Weighting:
- 50%: research project presented as a conference style paper, including a relevant literature review (due week 8)
- 15-25 references in the paper
- Deep learning: use when it will give you a better result
- No novelty required
- Possible projects:
- Automatic timecode/GPS coordinate extraction from dashcam/surveillance cameras?
- Censoring faces in real-time (except specific people)
- AR angry birds with finger dragging on table
- Automatically turning screen off when no one is looking at the screen
- Othello/chess state detection
- Russian flag replacement (with Ukraine)
- No-mask detection (stretch goal: if holding drink/food, they get a pass)
- Finger tracking for cursor movement (e.g. hand wet)
- Bread baking? Does rate at which bread rises drop near the end of the baking cycle
- Port/cable detection (e.g. USB-C, HDMI)
- Virtual touch bar: mirror on webcam to view keyboard area, add stickers and detect touch to change brightness
- Drink detection: detect when you take a drink, alert if you haven’t taken a sip in an hour
- Deep learning: feel free to use it where beneficial
- Classification: is there an x (and possibly a y or z) in the image or not?
- Object detection: where is the object in the image?
- Dense/semantic segmentation: recognizing what ‘object’ (e.g. sky) each pixel belongs to
- Instance segmentation: recognizing and locating multiple instances of an object
- Tracking: tracking the motion of objects
- 10%: class participation/presentations (presentations in final weeks of semester)
- 40%: final exam
Goal: to recognize objects and their motions.
Signal processing on 1D data; computer vision on 2D data.
Image processing on still images; computer vision on video and still images.
Difficulties
The sensory gap: gap between reality and what a recording of the scene can capture.
The semantic gap: lack of contextual knowledge about a scene.

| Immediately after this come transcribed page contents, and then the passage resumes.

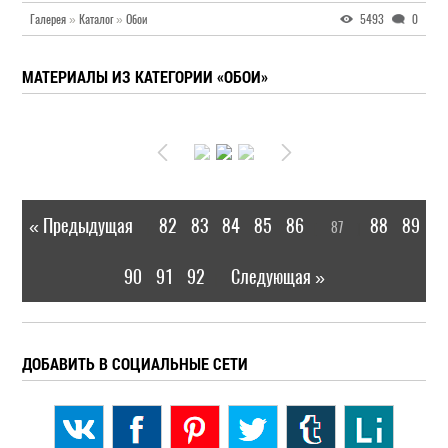
Галерея
»
Каталог
»
Обои
5493
0
МАТЕРИАЛЫ ИЗ КАТЕГОРИИ «ОБОИ»
« Предыдущая
82
83
84
85
86
88
89
87
|
[
]
90
91
92
Следующая »
|
ДОБАВИТЬ В СОЦИАЛЬНЫЕ СЕТИ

The human visual system is very good:
- ~50% of cerebral cortex used for vision
- Emualating the operation of human behaviours:
- Perception based on relative brightness (e.g. Checker shadow illusion)
- Logarithmic response to brightness
- Low-light performance (for passive systems)
Recovering 3D information
Several cues available:
- Motion
- Stereo (< 3m)
- Texture
- Shading
- Contours
Or actual depth hardware:
- Active stereo (IR - brightness limited for safety)
- Structured light: dot projection
- Time of flight
- RF-modulated
- Direct timing (LIDAR)
- Brightness not limited as eye exposure duration so short
Labs: Intel Realsense D435.
Processing
- Pre-processing: noise reduction, contrast etc.
- Low-level: color, boundary/edge, shape, texture detection
- High-level: object detection, determining spatial relationships, meanings
The higher-level the processing, the less generic and the more domain-specific knowledge is required.
Low-Level Image Processing:
- Image compression
- Noise reduction (while maximizing information kept)
- Edge extraction
- Contrast enhancement (only helps humans)
- Segmentation
- Thresholding
- Morphology
- Image restoration (e.g. deblurring using knowledge of speed of subject)
Approaches
- Build a simple model of the world; constrain the environment (e.g. fixed lighting environment)
- Focus on definite tasks with clear requirements
- Find provably good algorithms
- Try ideas based on theory
- Experiment on real world
- Solutions may not generalize to a more complex environment
- Update the model